Tickets to a show cost $10 for adults and $5 for children. The show was sold out, and the theatre has 500 seats. If the revenue collected from these ticket sales was $2900, how many adult tickets were sold?
Add up the money collected for each kind of ticket. Since 500 were sold, if there were x adult tickets, then there were 500-x child tickets. So,
10x + 5(500-x) = 2900
To solve this problem, we need to set up a system of equations based on the given information.

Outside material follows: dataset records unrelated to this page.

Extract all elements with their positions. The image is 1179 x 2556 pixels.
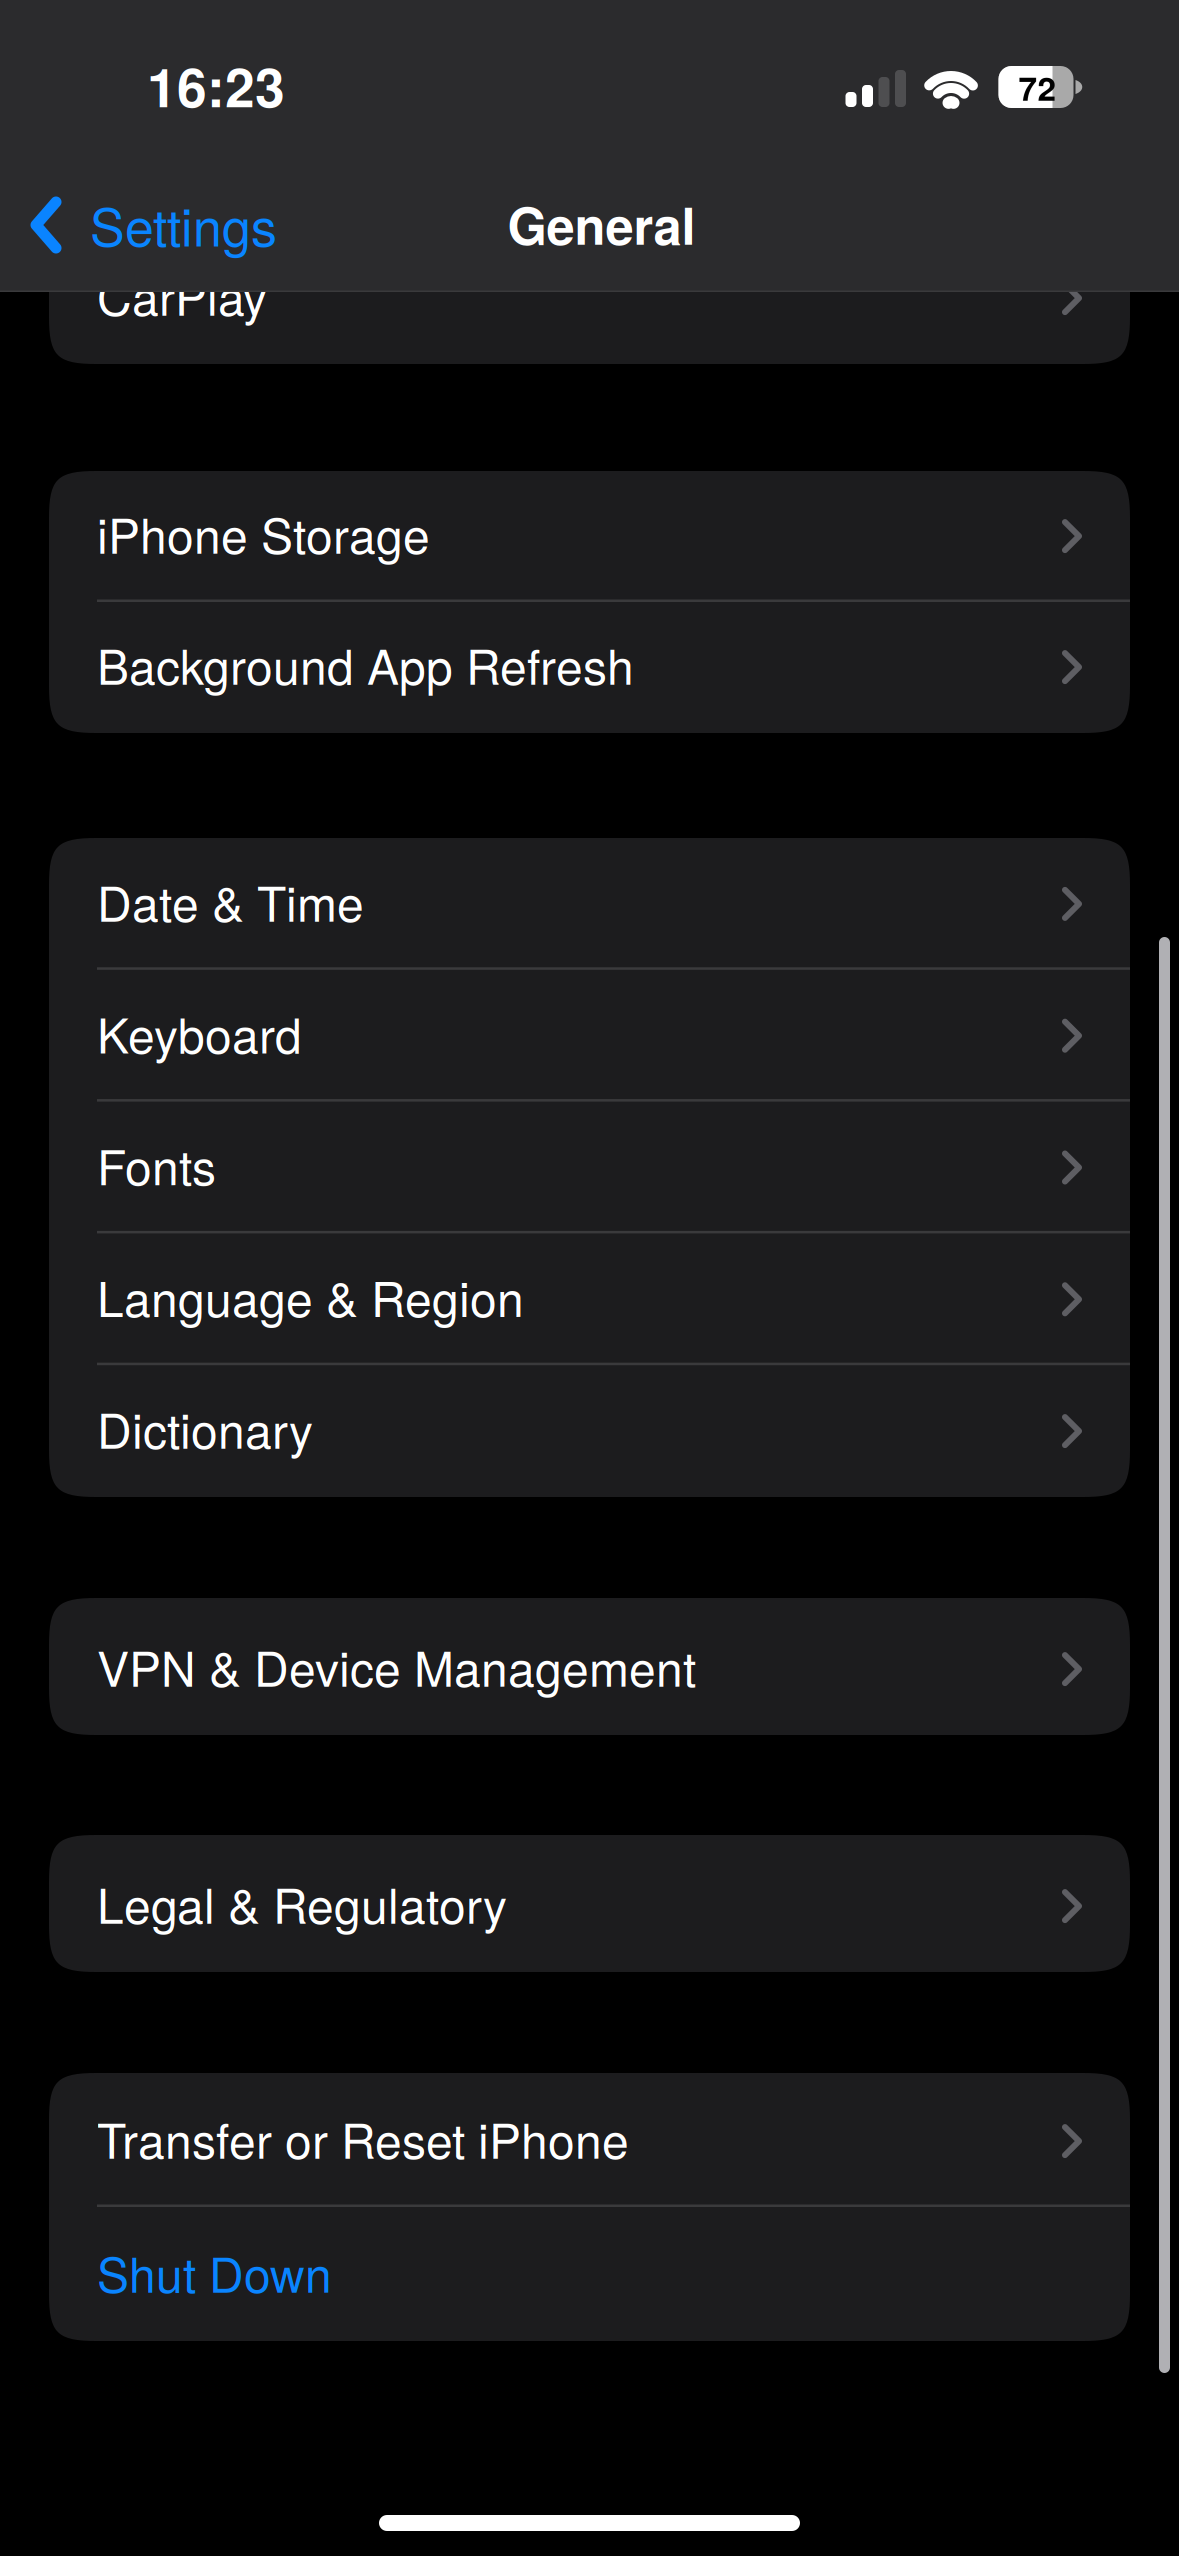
staticText: Fonts [97,1130,216,1199]
staticText: 72 [1018,63,1056,111]
button[interactable]: Dictionary [49,1365,1130,1497]
button[interactable]: Keyboard [49,970,1130,1102]
staticText: iPhone Storage [97,499,430,567]
button[interactable]: iPhone Storage [49,471,1130,602]
button[interactable]: VPN & Device Management [49,1598,1130,1735]
staticText: Transfer or Reset iPhone [97,2104,629,2172]
staticText: General [508,188,696,260]
button[interactable]: CarPlay [49,232,1130,364]
staticText: Shut Down [97,2238,332,2306]
button[interactable]: Language & Region [49,1233,1130,1365]
button[interactable]: Legal & Regulatory [49,1835,1130,1972]
staticText: Settings [90,187,277,261]
staticText: VPN & Device Management [97,1632,696,1700]
button[interactable]: Date & Time [49,838,1130,970]
staticText: Background App Refresh [97,630,634,698]
staticText: Dictionary [97,1394,313,1462]
staticText: Legal & Regulatory [97,1869,507,1937]
staticText: Date & Time [97,866,364,935]
button[interactable]: Shut Down [49,2207,1130,2341]
button[interactable]: Background App Refresh [49,602,1130,733]
button[interactable]: Transfer or Reset iPhone [49,2073,1130,2207]
staticText: Language & Region [97,1262,524,1331]
staticText: CarPlay [97,261,267,329]
button[interactable]: Settings [0,159,301,289]
staticText: Keyboard [97,998,302,1067]
button[interactable]: Fonts [49,1102,1130,1233]
staticText: 16:23 [147,47,285,124]
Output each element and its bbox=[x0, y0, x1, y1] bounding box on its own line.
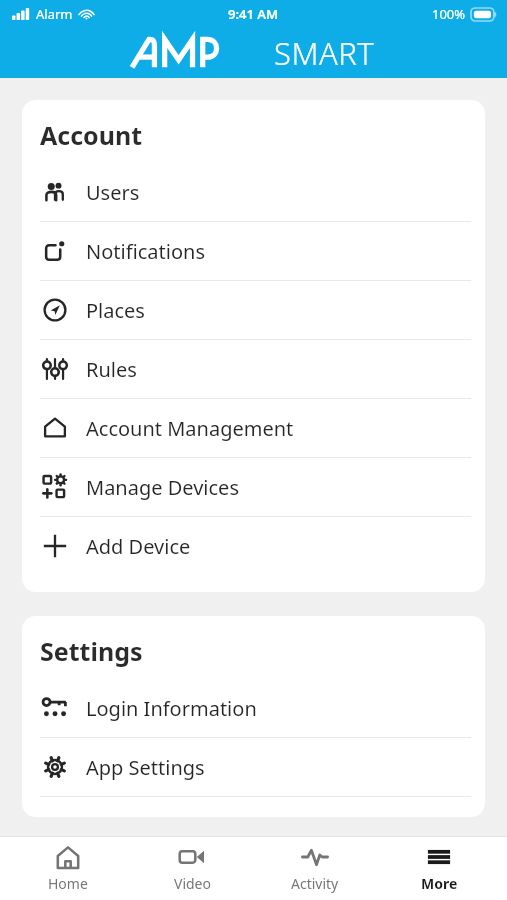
staticText: Users bbox=[86, 179, 140, 206]
staticText: Notifications bbox=[86, 238, 205, 265]
staticText: SMART bbox=[274, 32, 375, 74]
staticText: Rules bbox=[86, 356, 137, 383]
staticText: 100% bbox=[432, 5, 466, 23]
staticText: Account bbox=[40, 118, 143, 152]
staticText: Video bbox=[174, 874, 211, 893]
button[interactable]: Add Device bbox=[22, 517, 485, 575]
button[interactable]: Places bbox=[22, 281, 485, 339]
button[interactable]: Video bbox=[137, 837, 247, 900]
staticText: Add Device bbox=[86, 533, 191, 560]
staticText: App Settings bbox=[86, 754, 205, 781]
button[interactable]: Notifications bbox=[22, 222, 485, 280]
staticText: Manage Devices bbox=[86, 474, 239, 501]
button[interactable]: Login Information bbox=[22, 679, 485, 737]
staticText: Alarm bbox=[36, 5, 73, 23]
button[interactable]: App Settings bbox=[22, 738, 485, 796]
button[interactable]: Manage Devices bbox=[22, 458, 485, 516]
staticText: Settings bbox=[40, 634, 143, 668]
staticText: 9:41 AM bbox=[228, 5, 279, 23]
staticText: Activity bbox=[291, 874, 339, 893]
staticText: More bbox=[421, 874, 458, 893]
button[interactable]: Users bbox=[22, 163, 485, 221]
button[interactable]: Home bbox=[13, 837, 123, 900]
staticText: Account Management bbox=[86, 415, 294, 442]
staticText: Home bbox=[48, 874, 88, 893]
staticText: Places bbox=[86, 297, 145, 324]
button[interactable]: Account Management bbox=[22, 399, 485, 457]
staticText: Login Information bbox=[86, 695, 257, 722]
button[interactable]: Activity bbox=[260, 837, 370, 900]
button[interactable]: Rules bbox=[22, 340, 485, 398]
button[interactable]: More bbox=[384, 837, 494, 900]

Let's say the number of adult tickets sold is 'a' and the number of child tickets sold is 'c'. We know that the total number of tickets sold, regardless of type, is equal to the total number of seats in the theater:
a + c = 500 (equation 1)
We also know that the revenue collected from adult tickets is $10 per ticket, and the revenue collected from child tickets is $5 per ticket. The total revenue collected from ticket sales is $2900. So, we can express the revenue in terms of the number of tickets sold:
10a + 5c = 2900 (equation 2)
Now, we have a system of two equations with two unknowns. We can solve this system using substitution or elimination.
Let's solve using substitution. Solve equation 1 for 'c':
c = 500 - a
Substitute this value for 'c' in equation 2:
10a + 5(500 - a) = 2900
Simplify:
10a + 2500 - 5a = 2900
Combine like terms:
5a + 2500 = 2900
Subtract 2500 from both sides:
5a = 400
Divide both sides by 5:
a = 80
Therefore, the number of adult tickets sold is 80.